Fra le sue pubblicazioni: Sacerdozio, donna, celibato. Alcune considerazioni antropologiche, Borla, Roma 1981; La regola per le "Sorores de poenitentia" nel codice 71 della Biblioteca comunale di Cortona, Accademia Etrusca, Cortona 1990; Una donna senza volto. Lineamenti antropologico-culturali della santità di Margherita da Cortona, Borla, Roma 1992; Il risus paschalis e il fondamento teologico del piacere sessuale, Queriniana, Brescia 1990, 20044; Onestà verso Maria, Queriniana, Brescia 1996; Una domenica dopo l’altra, Diabasis, Reggio Emilia 2008.
Anonimo ha detto…
Geremia
Bellissima pagina, assai poetica ma certamente né originale e nè nuova nuova: ci aveva pensato già tanti secoli or sono lo Scrittore sacro con il Cantico dei Cantici. Personalmente non sono d'accordo con l'asserzione categorica "Soltanto l'uomo fa l'amore, gli altri animali si accoppiano". Avete mai visto un gatto o una gatta innamorati? Che ne sappiamo noi di quello che sentono e provano? La nostra abituale superbia, la nostra presunzione e la nostra supponenza vogliono che per noi sia tutta un'altra cosa.
Io, che sono ammiratore di San Francesco, ammetto che anche gli animali sappiano amare, Perchè escudere D-o dall'amore degli animali? Anch'esso è finalizzato istintivamente alla continuazione della vita che, come tutto del resto, è un dono di Dio. E' notorio che una coppia di colombi si restano fedeli per tutta la vita e, se uno dei due muore, si lasciano intristire e cadono preda dai rapaci.
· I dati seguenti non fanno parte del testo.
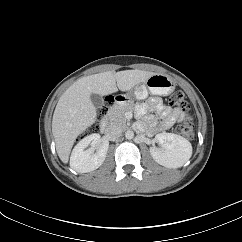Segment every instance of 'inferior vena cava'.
Returning <instances> with one entry per match:
<instances>
[{"label":"inferior vena cava","instance_id":"602c4592","mask_svg":"<svg viewBox=\"0 0 242 242\" xmlns=\"http://www.w3.org/2000/svg\"><path fill=\"white\" fill-rule=\"evenodd\" d=\"M106 134L110 139L119 138L122 134V128L116 124H111L107 128Z\"/></svg>","mask_w":242,"mask_h":242}]
</instances>
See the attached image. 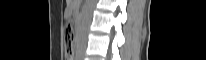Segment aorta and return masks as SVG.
Instances as JSON below:
<instances>
[{"label": "aorta", "mask_w": 206, "mask_h": 60, "mask_svg": "<svg viewBox=\"0 0 206 60\" xmlns=\"http://www.w3.org/2000/svg\"><path fill=\"white\" fill-rule=\"evenodd\" d=\"M95 4H96V0H87L86 1V6H85L84 11H83L82 21H81V24L78 28V38L80 41V44H79L80 48L85 47V41L87 38V33H88V29H89V26L91 23L92 13H93Z\"/></svg>", "instance_id": "1"}]
</instances>
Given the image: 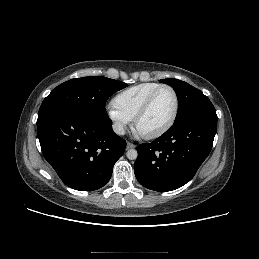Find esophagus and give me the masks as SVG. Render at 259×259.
I'll use <instances>...</instances> for the list:
<instances>
[{
	"mask_svg": "<svg viewBox=\"0 0 259 259\" xmlns=\"http://www.w3.org/2000/svg\"><path fill=\"white\" fill-rule=\"evenodd\" d=\"M134 147H135L134 144H132V143H130V142H127V144H126V149H131V148H134Z\"/></svg>",
	"mask_w": 259,
	"mask_h": 259,
	"instance_id": "esophagus-1",
	"label": "esophagus"
}]
</instances>
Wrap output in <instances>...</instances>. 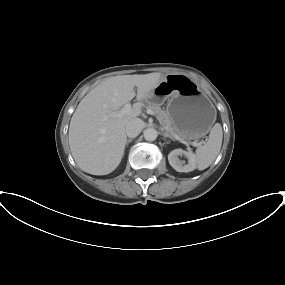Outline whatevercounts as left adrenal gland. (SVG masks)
<instances>
[{
  "label": "left adrenal gland",
  "mask_w": 285,
  "mask_h": 285,
  "mask_svg": "<svg viewBox=\"0 0 285 285\" xmlns=\"http://www.w3.org/2000/svg\"><path fill=\"white\" fill-rule=\"evenodd\" d=\"M163 136H164V137H168V138H170L171 140H174V138H173L170 134H168V133H166V132H163Z\"/></svg>",
  "instance_id": "a2214340"
}]
</instances>
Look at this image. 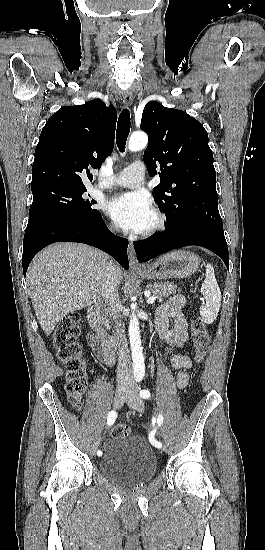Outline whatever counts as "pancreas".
<instances>
[{
	"label": "pancreas",
	"instance_id": "obj_1",
	"mask_svg": "<svg viewBox=\"0 0 265 550\" xmlns=\"http://www.w3.org/2000/svg\"><path fill=\"white\" fill-rule=\"evenodd\" d=\"M148 289L151 291L153 296L156 297V299L159 302H162L164 300V298H166V297H168L172 294H175L176 291L180 292V290L177 289V285H175L173 283L149 284ZM102 320H103V322L106 326L109 324V314H108L107 310H103Z\"/></svg>",
	"mask_w": 265,
	"mask_h": 550
}]
</instances>
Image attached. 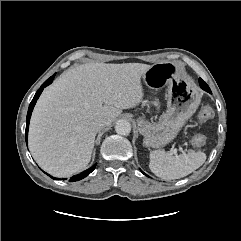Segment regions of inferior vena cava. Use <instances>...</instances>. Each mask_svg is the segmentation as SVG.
<instances>
[{"mask_svg":"<svg viewBox=\"0 0 241 241\" xmlns=\"http://www.w3.org/2000/svg\"><path fill=\"white\" fill-rule=\"evenodd\" d=\"M107 124V121L105 118H99L95 120L92 124V127L95 131H100L102 128H104Z\"/></svg>","mask_w":241,"mask_h":241,"instance_id":"inferior-vena-cava-1","label":"inferior vena cava"}]
</instances>
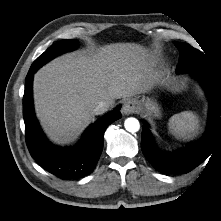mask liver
Listing matches in <instances>:
<instances>
[{
  "label": "liver",
  "instance_id": "6515ba94",
  "mask_svg": "<svg viewBox=\"0 0 221 221\" xmlns=\"http://www.w3.org/2000/svg\"><path fill=\"white\" fill-rule=\"evenodd\" d=\"M154 61L140 45L117 43L89 54L54 59L34 76L35 110L47 135L56 143L73 141L94 119L105 101L144 93L153 79Z\"/></svg>",
  "mask_w": 221,
  "mask_h": 221
}]
</instances>
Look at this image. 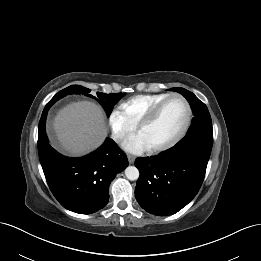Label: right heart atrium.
I'll list each match as a JSON object with an SVG mask.
<instances>
[{
    "instance_id": "d8ad5b80",
    "label": "right heart atrium",
    "mask_w": 261,
    "mask_h": 261,
    "mask_svg": "<svg viewBox=\"0 0 261 261\" xmlns=\"http://www.w3.org/2000/svg\"><path fill=\"white\" fill-rule=\"evenodd\" d=\"M108 122L111 129L112 137L115 141L121 142L135 130L126 115L119 108H113L108 116Z\"/></svg>"
}]
</instances>
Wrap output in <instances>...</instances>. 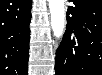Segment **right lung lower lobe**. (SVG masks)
<instances>
[{"instance_id":"obj_1","label":"right lung lower lobe","mask_w":102,"mask_h":75,"mask_svg":"<svg viewBox=\"0 0 102 75\" xmlns=\"http://www.w3.org/2000/svg\"><path fill=\"white\" fill-rule=\"evenodd\" d=\"M32 0L0 1V75H27Z\"/></svg>"}]
</instances>
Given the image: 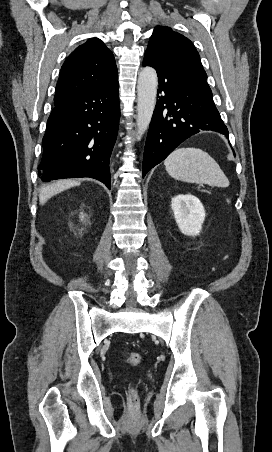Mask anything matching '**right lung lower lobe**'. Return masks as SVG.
<instances>
[{
  "label": "right lung lower lobe",
  "mask_w": 272,
  "mask_h": 452,
  "mask_svg": "<svg viewBox=\"0 0 272 452\" xmlns=\"http://www.w3.org/2000/svg\"><path fill=\"white\" fill-rule=\"evenodd\" d=\"M118 78L55 106L43 138L40 179L90 177L109 189V161L120 118Z\"/></svg>",
  "instance_id": "1"
}]
</instances>
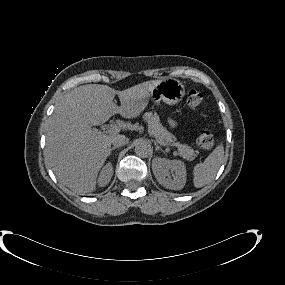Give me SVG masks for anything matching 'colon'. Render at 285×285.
<instances>
[{"mask_svg": "<svg viewBox=\"0 0 285 285\" xmlns=\"http://www.w3.org/2000/svg\"><path fill=\"white\" fill-rule=\"evenodd\" d=\"M204 103V96L198 90H191L187 96V105L192 110L199 109ZM197 142L199 146L205 150H211L214 147L215 139L212 132L208 129L198 134Z\"/></svg>", "mask_w": 285, "mask_h": 285, "instance_id": "5ec220e1", "label": "colon"}]
</instances>
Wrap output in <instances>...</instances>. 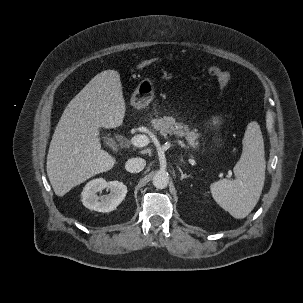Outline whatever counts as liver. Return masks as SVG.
<instances>
[{"mask_svg":"<svg viewBox=\"0 0 303 303\" xmlns=\"http://www.w3.org/2000/svg\"><path fill=\"white\" fill-rule=\"evenodd\" d=\"M125 111L120 75L115 70L97 74L70 101L47 155V175L57 196L113 168L116 159L101 149L99 129L122 125Z\"/></svg>","mask_w":303,"mask_h":303,"instance_id":"1","label":"liver"}]
</instances>
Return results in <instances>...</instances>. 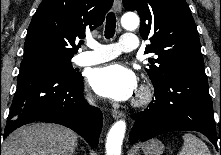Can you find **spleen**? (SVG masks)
<instances>
[{"mask_svg":"<svg viewBox=\"0 0 221 155\" xmlns=\"http://www.w3.org/2000/svg\"><path fill=\"white\" fill-rule=\"evenodd\" d=\"M183 147L178 155H211L207 145L191 133L183 135Z\"/></svg>","mask_w":221,"mask_h":155,"instance_id":"spleen-1","label":"spleen"}]
</instances>
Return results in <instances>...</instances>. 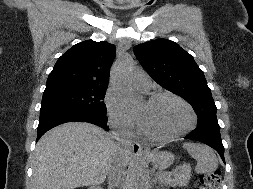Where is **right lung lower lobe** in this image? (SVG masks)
<instances>
[{
    "instance_id": "1",
    "label": "right lung lower lobe",
    "mask_w": 253,
    "mask_h": 189,
    "mask_svg": "<svg viewBox=\"0 0 253 189\" xmlns=\"http://www.w3.org/2000/svg\"><path fill=\"white\" fill-rule=\"evenodd\" d=\"M66 122H89L109 129L105 115L67 109H45L40 111L37 141L46 131Z\"/></svg>"
}]
</instances>
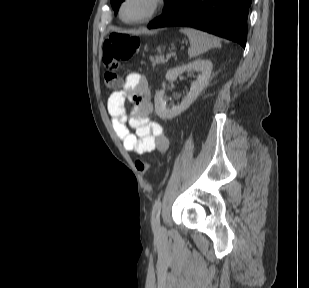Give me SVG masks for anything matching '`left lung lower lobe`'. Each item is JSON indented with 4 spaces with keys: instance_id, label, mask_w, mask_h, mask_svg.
Instances as JSON below:
<instances>
[{
    "instance_id": "1",
    "label": "left lung lower lobe",
    "mask_w": 309,
    "mask_h": 288,
    "mask_svg": "<svg viewBox=\"0 0 309 288\" xmlns=\"http://www.w3.org/2000/svg\"><path fill=\"white\" fill-rule=\"evenodd\" d=\"M252 0H175L149 29L194 27L246 45L247 16Z\"/></svg>"
}]
</instances>
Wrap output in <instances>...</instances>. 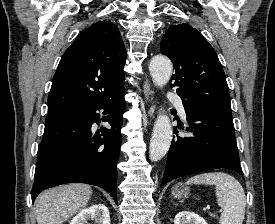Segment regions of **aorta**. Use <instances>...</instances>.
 Here are the masks:
<instances>
[{"mask_svg": "<svg viewBox=\"0 0 275 224\" xmlns=\"http://www.w3.org/2000/svg\"><path fill=\"white\" fill-rule=\"evenodd\" d=\"M150 74L157 86L162 87L171 78L173 66L165 56H155L149 64ZM172 140V126L168 115L160 113L157 117L150 140L149 157L151 161H158L168 152Z\"/></svg>", "mask_w": 275, "mask_h": 224, "instance_id": "1", "label": "aorta"}]
</instances>
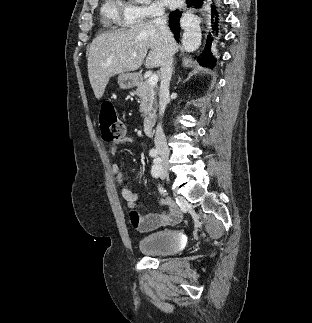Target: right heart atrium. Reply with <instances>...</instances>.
<instances>
[{
  "instance_id": "obj_1",
  "label": "right heart atrium",
  "mask_w": 312,
  "mask_h": 323,
  "mask_svg": "<svg viewBox=\"0 0 312 323\" xmlns=\"http://www.w3.org/2000/svg\"><path fill=\"white\" fill-rule=\"evenodd\" d=\"M165 6H159V2H137L136 6H127V10H121V17H128V22H151L152 17H163Z\"/></svg>"
}]
</instances>
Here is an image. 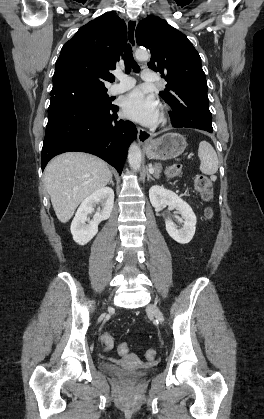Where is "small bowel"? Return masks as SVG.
I'll list each match as a JSON object with an SVG mask.
<instances>
[{
	"label": "small bowel",
	"mask_w": 264,
	"mask_h": 419,
	"mask_svg": "<svg viewBox=\"0 0 264 419\" xmlns=\"http://www.w3.org/2000/svg\"><path fill=\"white\" fill-rule=\"evenodd\" d=\"M125 345V343H122L120 346H119V354L121 355V356H125V355H127L128 354V352L127 353H124L123 351H122V348H123V346Z\"/></svg>",
	"instance_id": "small-bowel-1"
}]
</instances>
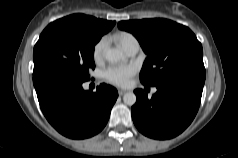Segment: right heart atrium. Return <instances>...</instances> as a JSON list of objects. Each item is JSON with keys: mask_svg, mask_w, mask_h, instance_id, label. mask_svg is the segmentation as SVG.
I'll list each match as a JSON object with an SVG mask.
<instances>
[{"mask_svg": "<svg viewBox=\"0 0 238 158\" xmlns=\"http://www.w3.org/2000/svg\"><path fill=\"white\" fill-rule=\"evenodd\" d=\"M107 45V39L105 37L101 38L96 42V44L93 47L92 55L95 61H99L102 59L105 48Z\"/></svg>", "mask_w": 238, "mask_h": 158, "instance_id": "1", "label": "right heart atrium"}]
</instances>
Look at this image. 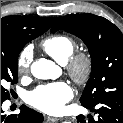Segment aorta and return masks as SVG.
<instances>
[{
    "label": "aorta",
    "instance_id": "obj_1",
    "mask_svg": "<svg viewBox=\"0 0 123 123\" xmlns=\"http://www.w3.org/2000/svg\"><path fill=\"white\" fill-rule=\"evenodd\" d=\"M31 73L38 79H56L60 75V68L53 61L40 58L39 60L32 63Z\"/></svg>",
    "mask_w": 123,
    "mask_h": 123
}]
</instances>
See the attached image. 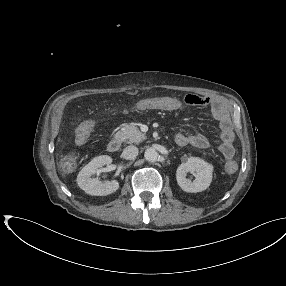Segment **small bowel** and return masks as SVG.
Wrapping results in <instances>:
<instances>
[{"mask_svg": "<svg viewBox=\"0 0 286 286\" xmlns=\"http://www.w3.org/2000/svg\"><path fill=\"white\" fill-rule=\"evenodd\" d=\"M185 105L210 108L214 118L220 121L222 142L219 145V150L226 159L232 158L235 152L233 125L228 108L223 102L197 95H187L183 101L172 97H154L141 100L137 104V108L140 110L178 111ZM84 123L90 125L91 129L95 126V120H88ZM175 140L180 146L191 144L199 149L209 147L208 139L202 134L190 135L179 132L176 134Z\"/></svg>", "mask_w": 286, "mask_h": 286, "instance_id": "obj_1", "label": "small bowel"}]
</instances>
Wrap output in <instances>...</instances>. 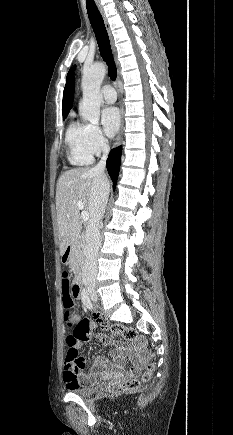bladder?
I'll return each instance as SVG.
<instances>
[{
    "instance_id": "obj_1",
    "label": "bladder",
    "mask_w": 233,
    "mask_h": 435,
    "mask_svg": "<svg viewBox=\"0 0 233 435\" xmlns=\"http://www.w3.org/2000/svg\"><path fill=\"white\" fill-rule=\"evenodd\" d=\"M101 388V385L95 382H90L83 384L81 386L75 387L71 389V393L77 394L80 396H89L96 392H98Z\"/></svg>"
}]
</instances>
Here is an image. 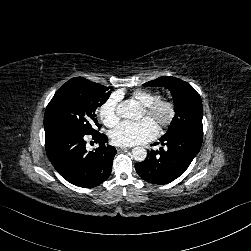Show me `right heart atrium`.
Instances as JSON below:
<instances>
[{
    "label": "right heart atrium",
    "mask_w": 251,
    "mask_h": 251,
    "mask_svg": "<svg viewBox=\"0 0 251 251\" xmlns=\"http://www.w3.org/2000/svg\"><path fill=\"white\" fill-rule=\"evenodd\" d=\"M119 97L111 94L98 107V116L107 127H114L119 121L118 114Z\"/></svg>",
    "instance_id": "right-heart-atrium-1"
}]
</instances>
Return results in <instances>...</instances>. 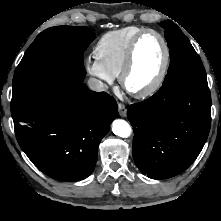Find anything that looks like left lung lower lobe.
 Masks as SVG:
<instances>
[{
	"mask_svg": "<svg viewBox=\"0 0 221 221\" xmlns=\"http://www.w3.org/2000/svg\"><path fill=\"white\" fill-rule=\"evenodd\" d=\"M134 130L133 158L152 179L186 170L201 152L211 125L207 83L173 80L149 99L128 107Z\"/></svg>",
	"mask_w": 221,
	"mask_h": 221,
	"instance_id": "left-lung-lower-lobe-1",
	"label": "left lung lower lobe"
}]
</instances>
Del resto, chi ha studiato a lungo gli insetti cosiddetti "sociali" ipotizza che ciò che tiene assieme questi insetti (api e formiche, per esempio) in una comunità che sopravvive grazie all'unione ed il servizio reciproco è una specie di amore. sostenuto probabilmente da gratificazioni erotiche simili all'orgasmo. Vale a dire che essi provano piacere quando compiono i loro atti in favore dei membri della "colonia".
Noi umani, più evoluti mentalmente, sappiamo ricondurre le nostre azioni a motivazioni "spirituali". Però ci sono anche e ci sono stati tanti esseri umani che, a parte le estasi di S, Teresa d'Avila, hanno amato con lo spirito. E non si può escludere del tutto che anche questo tipo di amore non generi ENDORFine similmente all'amore carnale.
Anonimo ha detto…
CHE DIRE?
"E' stato spesso supposto nel passato, con delle conseguenze pratiche, che una dottrina della Chiesa non è riformabile perché essa è stata insegnata un pò dovunque senza grandi contrasti per un lungo periodo di tempo. Questo punto di vista contraddice i fatti poiché numerosi punti di dottrina , che nel passato sono stati ammessi universalmente, si sono poi rivelati problematici o erronei o falsi."
Queste considerazioni mi rendono perplesso e dico fra me: i dogmi sono dogmi e il Magistero parla citando D-o ad ogni passo: Chi dice che abbia sbagliato? Coloro che hanno condotto le loro vite in conformità a quegli insegnamenti che ad un certo punto della storia vengono criticati o smentiti indubbiamente non sono personalmente imputabili di errore, ma chi garantisce che fenomeni analoghi non si producano anche attualmente? Quindi non ci dobbiamo fidare ciecamente dei Pastori?